In Search of Women Farmers
July 16, 2013
James Helmsworth
Discussions about organic food, healthy living, and, feminism are constants at Oberlin. Lake Buckley ’13 is putting these into practice by biking across the country to visit women who own and operate organic farms.
Buckley, an environmental science and studio art double major, believes the group is underrepresented in discussions about agriculture. “Women are at the heart of small-scale farming in the United States but are not the ones telling the story of farming,” Buckley says. “We want to demonstrate the knowledge that this growing and powerful group has.”
The journey, called Shifting Gears, will take Buckley and her childhood friend Caitrin Hall, who graduated from Vassar this spring, from Poughkeepsie, New York, to their native San Francisco over the course of three months. They are documenting their trip, and the farmers’ relation to local communities and the international push to more sustainable agriculture worldwide, on the Shifting Gears Project website.
Buckley told Brooklyn’s Heritage Radio Network that, leading up to graduation, she and Hall knew they wanted to “experience some type of adventure together.” Both avid cyclists, they decided to bike across the country. But they wanted to learn something from the experience and stay engaged.
Planning their trip around organic farming was a logical choice. Both have studied the interactions between people, their food, and the environment—Hall was an anthropology major, and Buckley, whose parents run the organic Front Porch Farms, has been engaged in issues concerning food justice since high school.
In order to identify farms to visit, the pair enlisted the help of some leading authorities on environmental agriculture, including organic farming pioneer Amigo Bob Cantisano and David Orr, an Oberlin professor and Rocky Mountain Institute trustee. They also received financial support through an Environmental Grant from outdoors supply company Patagonia, as well as sponsorship from 14 other organizations, including Peanut Butter and Company, Terry Precision Bicycles For Women, and Blue Skye, an environmental corporate consulting firm.
Their trip was meant to be educational, and Buckley and Hall began learning even before they got on their bikes. “I was confronted with my own assumptions when we started looking for female farmers,” Buckley says. “We were looking in generally rural areas but then realized that because of that, all our farmers were white. This illuminated the structural discriminatory barriers to land access.”
Currently about a month into the trip, the pair has seen a diverse collection of farms and farmers. Two of the farms they visited are in the Bronx—La Finca del Sur and Garden of Happiness—and both are run by women of color. The Villa Maria Farm, which Buckley and Hall visited in mid-June, is run entirely by nuns from the Sisters of the Humility of Mary order. Located few miles east of the Pennsylvania-Ohio border, the farm helps stock food banks and local parishes.
The journey hasn’t always been easy. Along the way, the duo has found themselves on huge interstates due to errors with mapping programs, forced to take shelter because of a rapidly approaching tornado, and weathering a thunderstorm in a flimsy “emergency shelter.”

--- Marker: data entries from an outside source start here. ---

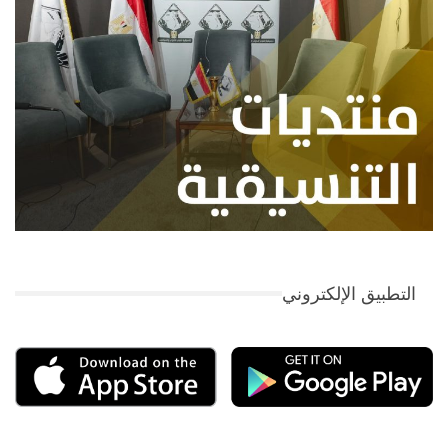
التطبيق الإلكتروني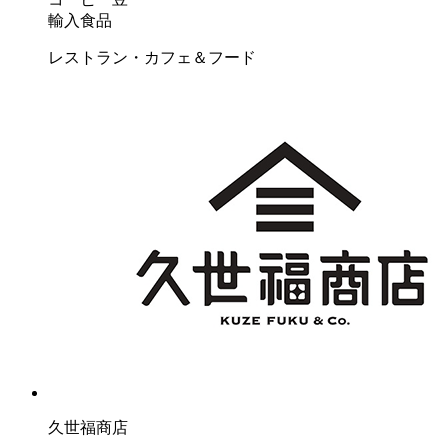
輸入食品
レストラン・カフェ＆フード
久世福商店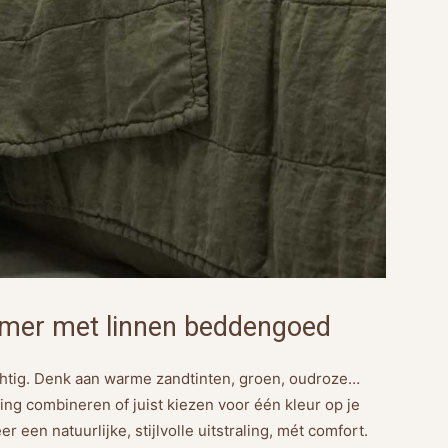
pkamer met linnen beddengoed
htig. Denk aan warme zandtinten, groen, oudroze…
ling combineren of juist kiezen voor één kleur op je
r een natuurlijke, stijlvolle uitstraling, mét comfort.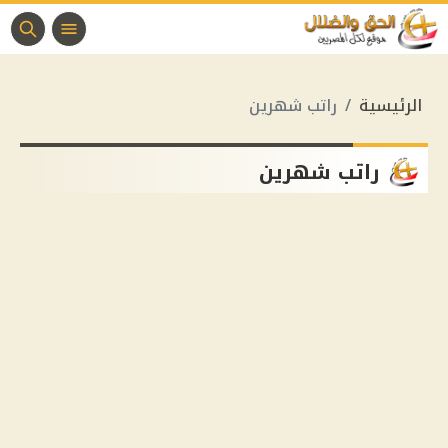
الرئيسية
راتب شهرين
راتب شهرين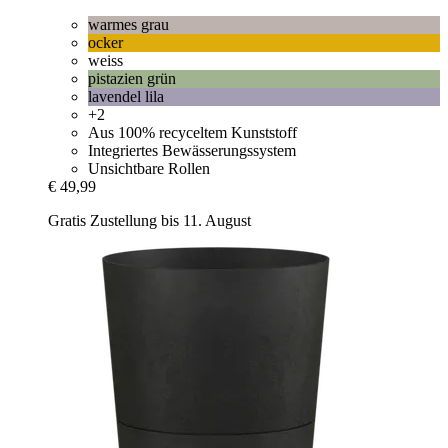
warmes grau
ocker
weiss
pistazien grün
lavendel lila
+2
Aus 100% recyceltem Kunststoff
Integriertes Bewässerungssystem
Unsichtbare Rollen
€ 49,99
Gratis Zustellung bis 11. August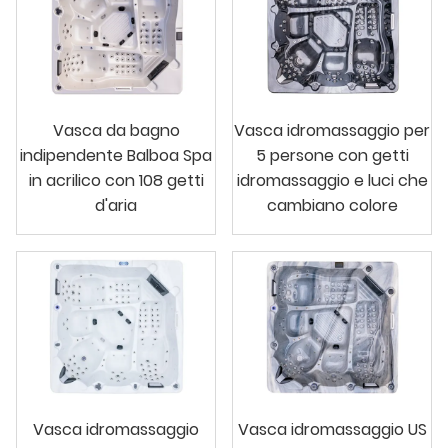
Vasca da bagno
Vasca idromassaggio per
indipendente Balboa Spa
5 persone con getti
in acrilico con 108 getti
idromassaggio e luci che
d'aria
cambiano colore
Vasca idromassaggio
Vasca idromassaggio US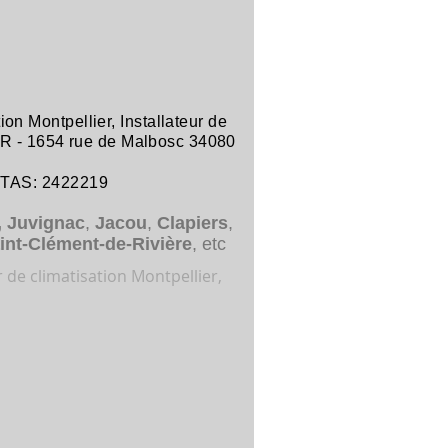
tion Montpellier
,
Installateur de
R -
1654 rue de Malbosc 34080
ITAS: 2422219
,
Juvignac
,
Jacou
,
Clapiers
,
int-Clément-de-Rivière
, etc
r de climatisation Montpellier,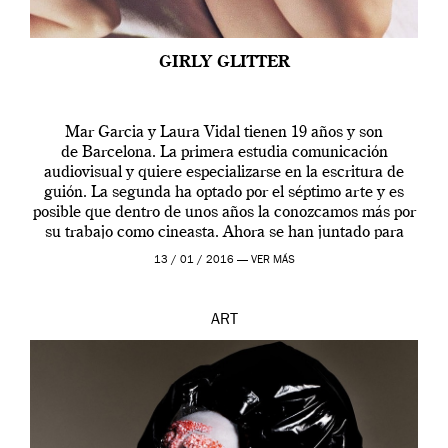
GIRLY GLITTER
Mar Garcia y Laura Vidal tienen 19 años y son
de Barcelona. La primera estudia comunicación
audiovisual y quiere especializarse en la escritura de
guión. La segunda ha optado por el séptimo arte y es
posible que dentro de unos años la conozcamos más por
su trabajo como cineasta. Ahora se han juntado para
contarnos una […]
13 / 01 / 2016 —
VER MÁS
ART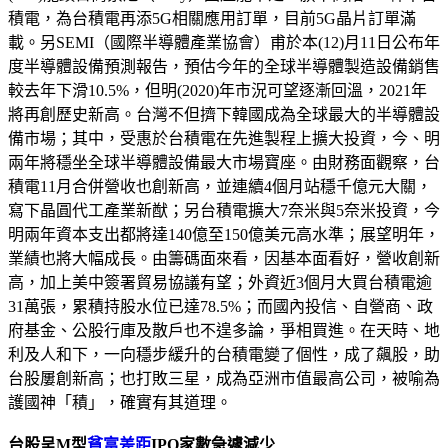
積電，為台積電再添5G相關應用訂單，目前5G晶片訂單滿
載。另SEMI（國際半導體產業協會）甫於本(12)月11日公布年
度半導體設備預測報告，預估今年的全球半導體製造設備銷售
較去年下滑10.5%，但明(2020)年市況可望逐漸回溫，2021年
將再創歷史新高。台灣不但擠下韓國成為全球最大的半導體設
備市場；其中，受惠於台積電在先進製程上擴大投資，今、明
兩年將穩坐全球半導體設備最大市場寶座。由財務面觀察，台
積電11月合併營收也創新高，並連續4個月站穩千億元大關，
寫下晶圓代工產業新猷；另台積電擴大7奈米與5奈米投資，今
明兩年資本支出都將達140億至150億美元高水準；展望明年，
業績也將大幅成長。由籌碼面來看，因基本面看好，營收創新
高，加上美中簽署貿易協議有望；外資近3個月大買台積電逾
31萬張，累積持股水位已達78.5%；而國內投信、自營商、政
府基金、公股行庫及散戶也不遑多論，爭相買進。在天時、地
利及人和下，一向穩步緩升的台積電變了個性，成了飆股，助
台股屢創新高；也打敗三星，成為亞洲市值最高公司，被喻為
護國神「積」，確實有其道理。
台股呈M型
貧富差距
IPO家數急遽減少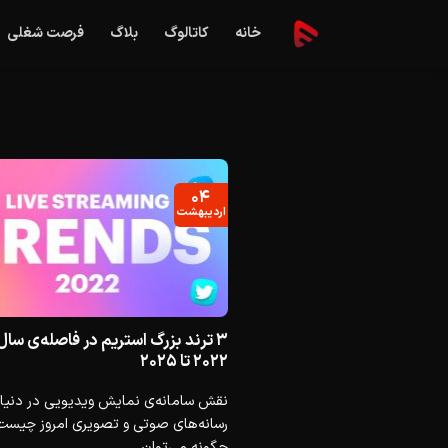
Ski
خانه
کاتالوگ
بلاگ
فرصت شغلی
t
conten
۰۴
اردیبهشت
۳ ترند بزرگ استریم در فاصله‌ی سال
۲۰۲۲ تا ۲۰۲۵
نقش سامانه‌ی نمایش ویدیویی در دنیا
رسانه‌های صوتی و تصویری امروز چیست
چگونه می‌توان...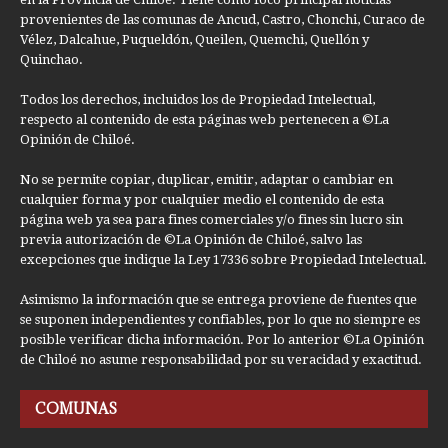
provenientes de las comunas de Ancud, Castro, Chonchi, Curaco de
Vélez, Dalcahue, Puqueldón, Queilen, Quemchi, Quellón y
Quinchao.
Todos los derechos, incluidos los de Propiedad Intelectual,
respecto al contenido de esta páginas web pertenecen a ©La
Opinión de Chiloé.
No se permite copiar, duplicar, emitir, adaptar o cambiar en
cualquier forma y por cualquier medio el contenido de esta
página web ya sea para fines comerciales y/o fines sin lucro sin
previa autorización de ©La Opinión de Chiloé, salvo las
excepciones que indique la Ley 17336 sobre Propiedad Intelectual.
Asimismo la información que se entrega proviene de fuentes que
se suponen independientes y confiables, por lo que no siempre es
posible verificar dicha información. Por lo anterior ©La Opinión
de Chiloé no asume responsabilidad por su veracidad y exactitud.
COMUNAS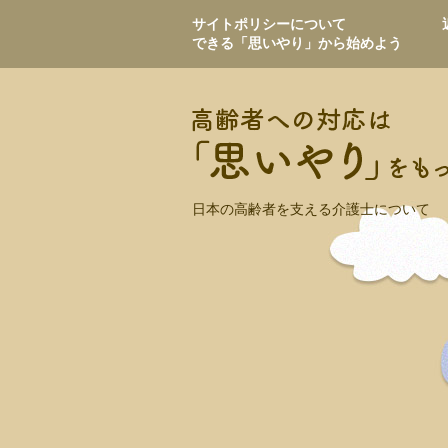
サイトポリシーについて
できる「思いやり」から始めよう
日本の高齢者を支える介護士について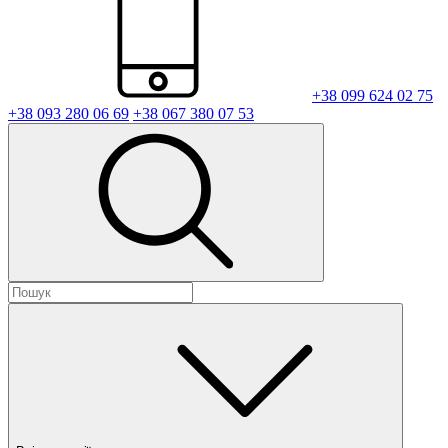
+38 099 624 02 75
+38 093 280 06 69
+38 067 380 07 53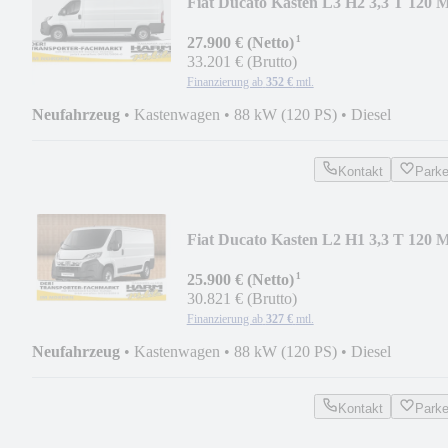
Fiat Ducato Kasten L3 H2 3,3 T 120 
¹
27.900 € (Netto)
33.201 € (Brutto)
Finanzierung ab
352 €
mtl.
Neufahrzeug
•
Kastenwagen
•
88 kW (120 PS)
•
Diesel
Kontakt
Park
Fiat Ducato Kasten L2 H1 3,3 T 120 
¹
25.900 € (Netto)
30.821 € (Brutto)
Finanzierung ab
327 €
mtl.
Neufahrzeug
•
Kastenwagen
•
88 kW (120 PS)
•
Diesel
Kontakt
Park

But the trip’s high points outweigh the low. Buckley and Hall have had countless memorable experiences, from venturing inside a 280-bushel corn silo to riding swimming horses. Most importantly, they have learned a great deal from seeing how these different female farmers live. “They are working on a scale that benefits their community, helping to ensure food security and local networks of resilience,” says Buckley.
Some of the insights, however, apply to more than organic farming. “We have been traveling off the kindness of other people this whole way,” she says. “I have seriously learned what generosity is. It has restored my faith in people all across this country.”
Buckley intends to continue working on food justice in the future. Yet the “hard part,” however, is “figuring out where to zoom-in,” she says. And she and Hall are documenting this trip with a clear purpose in mind. “We want to show people what alternatives to industrial agriculture are available,” she says, “and learn about what infrastructure is needed for the United States to transition to a more diverse, just, and equitable food system.”